Teatro

SALISBURGO, DER ROSENKAVALIER

SALISBURGO, DER ROSENKAVALIER

Salisburgo, Grosses Festspielhaus, “Der Rosenkavalier” di Richard Strauss

VIENNA IN BIANCO E NERO

“Versteht Er nicht, wenn eine Sach' ein End' hat”? (“Ma non si accorge se una storia è conclusa?”), rimprovera la Marescialla al Barone: in un solo verso, nel finale dell'opera, il Rosenkavalier condensa la sua eleganza crepuscolare e chiude un poetico libretto che si apre con il celebre “Wie du warst!
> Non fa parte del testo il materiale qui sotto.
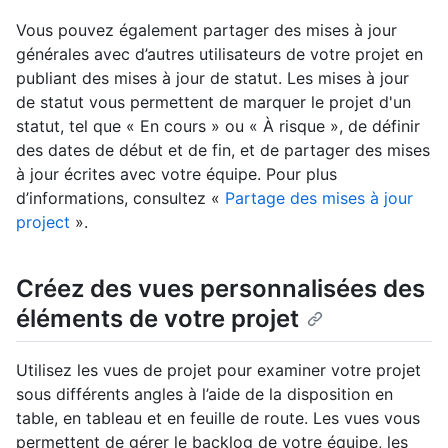
Vous pouvez également partager des mises à jour
générales avec d’autres utilisateurs de votre projet en
publiant des mises à jour de statut. Les mises à jour
de statut vous permettent de marquer le projet d'un
statut, tel que « En cours » ou « À risque », de définir
des dates de début et de fin, et de partager des mises
à jour écrites avec votre équipe. Pour plus
d’informations, consultez «
Partage des mises à jour
project
».
Créez des vues personnalisées des
éléments de votre projet
Utilisez les vues de projet pour examiner votre projet
sous différents angles à l’aide de la disposition en
table, en tableau et en feuille de route. Les vues vous
permettent de gérer le backlog de votre équipe, les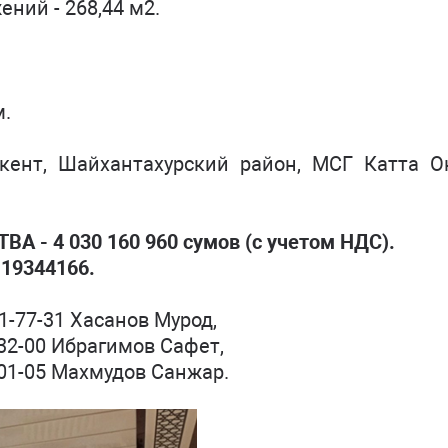
ний - 268,44 м2.
м.
кент, Шайхантахурский район, МСГ Катта Ок
 4 030 160 960 сумов (с учетом НДС).
 19344166.
1-77-31 Хасанов Мурод,
брагимов Сафет,
ахмудов Санжар.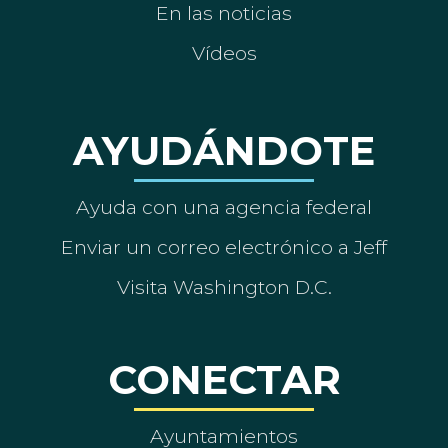
En las noticias
Vídeos
AYUDÁNDOTE
Ayuda con una agencia federal
Enviar un correo electrónico a Jeff
Visita Washington D.C.
CONECTAR
Ayuntamientos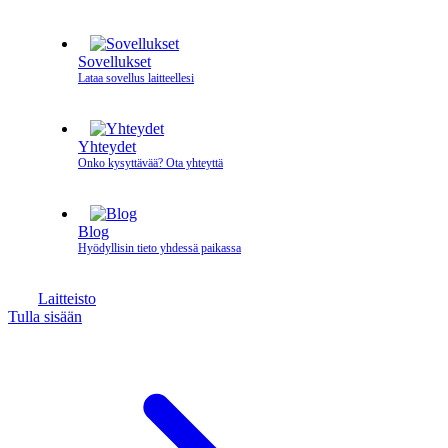
Sovellukset
Lataa sovellus laitteellesi
Yhteydet
Onko kysyttävää? Ota yhteyttä
Blog
Hyödyllisin tieto yhdessä paikassa
Laitteisto
Tulla sisään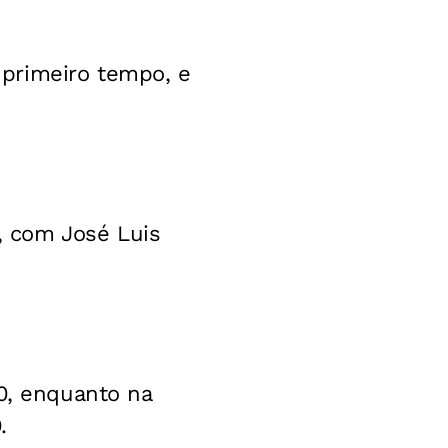
primeiro tempo, e
 com José Luis
 0, enquanto na
.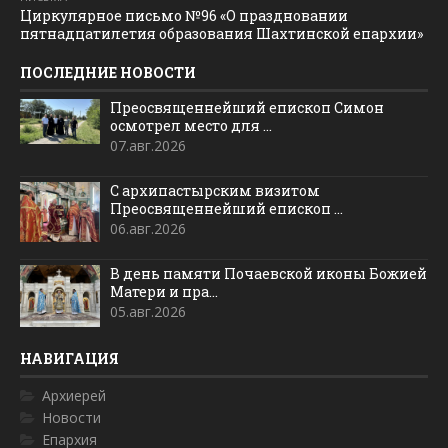
Циркулярное письмо №96 «О праздновании
пятнадцатилетия образования Шахтинской епархии»
ПОСЛЕДНИЕ НОВОСТИ
Преосвященнейший епископ Симон
осмотрел место для ...
07.авг.2026
С архипастырским визитом
Преосвященнейший епископ ...
06.авг.2026
В день памяти Почаевской иконы Божией
Матери и пра...
05.авг.2026
НАВИГАЦИЯ
Архиерей
Новости
Епархия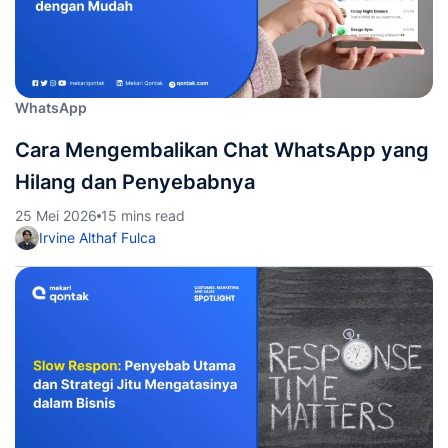
WhatsApp
Cara Mengembalikan Chat WhatsApp yang
Hilang dan Penyebabnya
25 Mei 2026
15 mins read
Irvine Althaf Fulca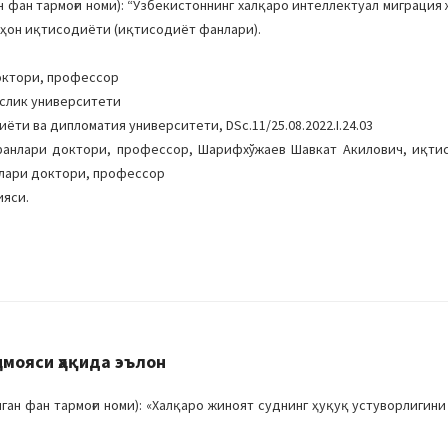
фан тармоғи номи): “Ўзбекистоннинг халқаро интеллектуал миграция
Жаҳон иқтисодиёти (иқтисодиёт фанлари).
октори, профессор
ослик университети
ёти ва дипломатия университети, DSc.11/25.08.2022.I.24.03
фанлари доктори, профессор, Шарифхўжаев Шавкат Акилович, иқти
лари доктори, профессор
ияси.
имояси ҳақида эълон
ан фан тармоғи номи): «Халқаро жиноят суднинг ҳуқуқ устуворлигин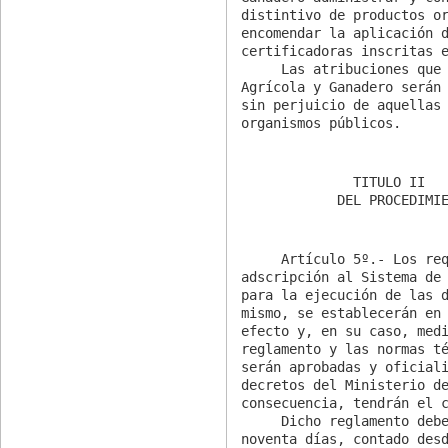
distintivo de productos or
encomendar la aplicación d
certificadoras inscritas e
     Las atribuciones que esta ley le otorga al Servicio

Agrícola y Ganadero serán 
sin perjuicio de aquellas 
organismos públicos.
              TITULO II

     Artículo 5º.- Los requisitos y protocolos para la

adscripción al Sistema de 
para la ejecución de las d
mismo, se establecerán en 
efecto y, en su caso, medi
reglamento y las normas té
serán aprobadas y oficiali
decretos del Ministerio de
consecuencia, tendrán el c
     Dicho reglamento deberá dictarse dentro del plazo de
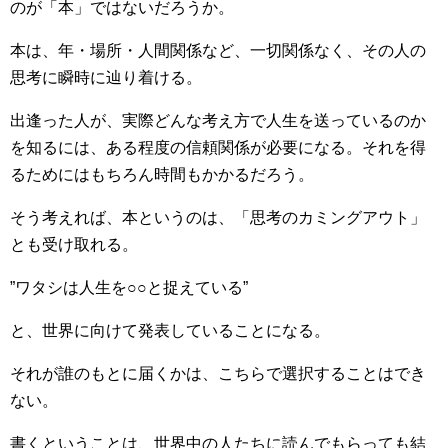
のが「本」ではないだろうか。
本は、年・場所・人間関係など、一切関係なく、その人の
思考に瞬時に辿り着ける。
出逢った人が、実際どんな考え方で人生を送っているのか
を知るには、ある程度の信頼関係が必要になる。それを得
るためにはもちろん時間もかかるだろう。
そう考えれば、本というのは、「思考のカミングアウト」
とも受け取れる。
”ワタシは人生を○○と捉えている”
と、世界に向けて発表していることになる。
それが誰のもとに届くかは、こちらで選択することはでき
ない。
書くということは、世界中の人たちに読んでもらっても結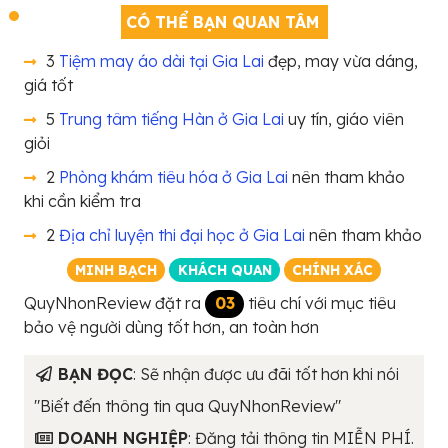
CÓ THỂ BẠN QUAN TÂM
3
Tiệm may áo dài tại Gia Lai
đẹp, may vừa dáng,
giá tốt
5
Trung tâm tiếng Hàn ở Gia Lai
uy tín, giáo viên
giỏi
2
Phòng khám tiêu hóa ở Gia Lai
nên tham khảo
khi cần kiểm tra
2
Địa chỉ luyện thi đại học ở Gia Lai
nên tham khảo
MINH BẠCH
KHÁCH QUAN
CHÍNH XÁC
QuyNhonReview đặt ra
03
tiêu chí với mục tiêu
bảo vệ người dùng tốt hơn, an toàn hơn
BẠN ĐỌC
: Sẽ nhận được ưu đãi tốt hơn khi nói
"Biết đến thông tin qua QuyNhonReview"
DOANH NGHIỆP
: Đăng tải thông tin MIỄN PHÍ.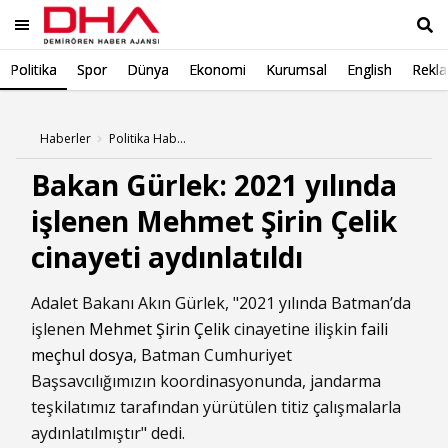
Politika
Spor
Dünya
Ekonomi
Kurumsal
English
Rekl
Ara
Haberler
Politika Haberleri
Bakan Gürlek: 2021 yılında
işlenen Mehmet Şirin Çelik
cinayeti aydınlatıldı
Adalet Bakanı Akın Gürlek, "2021 yılında Batman’da
işlenen
Mehmet Şirin Çelik
cinayetine ilişkin
faili
meçhul dosya
, Batman Cumhuriyet
Başsavcılığımızın koordinasyonunda, jandarma
teşkilatımız tarafından yürütülen titiz çalışmalarla
aydınlatılmıştır" dedi.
Wie du bist!” (“Com'eri, come sei..”) a proposito dello scorrere del tempo e della inafferrabilità di ogni cosa. Sui versi di Hugo von Hofmannsthal, Richard Strauss evoca, sul finire dell'Impero austroungarico, lo spirito del Settecento per celebrarlo, ma nella consapevolezza che il tempo dell'amore ha le sue stagioni e anche il tramonto merita un sorriso e l'accettazione serena del passato come condizione indispensabile del vivere.

Der Rosenkavalier presenta il tempo e il sentimento guardati mediante uno specchio che riflette il Settecento mozartiano e che, nella elegante ed essenziale scena di Hans Schavernoch, diventa una serie di vedute viennesi proiettate a riempire il fondale asimmetrico e a dare spazio alle varie situazioni (immagini di Thomas Reimer). Ambientazione d'epoca (ma non necessariamente legata a quel tempo preciso che è l'inizio del Novecento in cui si ebbe la prima) nei costumi di Yan Tax che cita il Settecento per il costume di scena del Tenore e nei mobili che rimandano alle linee di Mackintosh. A ben completare la parte tecnica le luci di Jurgen Hoffmann.
La regia di Harry Kupfer sottolinea l'inafferrabile scorrere del tempo ma dà un'impronta poco marcata alla produzione (elegantissima e raffinatissima) che resta statica se si eccettuano i movimenti laterali dei mobili di scena dovuti allo scorrere delle tavole del palcoscenico. I protagonisti sono poco indagati nelle mille possibilità che invece la storia offre e il risultato è di una lentezza che appesantisce il verboso libretto: i caratteri, così ben analizzati dalla musica e dalle parole, non sono sottolineati nel loro percorso interiore ma solo messi sul palco, attorialmente distaccati e manierati. Suggestivi i finali: nel primo atto la Marescialla è sola in scena davanti all'immagine di un viale con doppio filare di alberi spogli a prefigurare l'imminente consapevolezza del suo “viale del tramonto”; nel finale ultimo la solitudine della protagonista svanisce nella nebbia.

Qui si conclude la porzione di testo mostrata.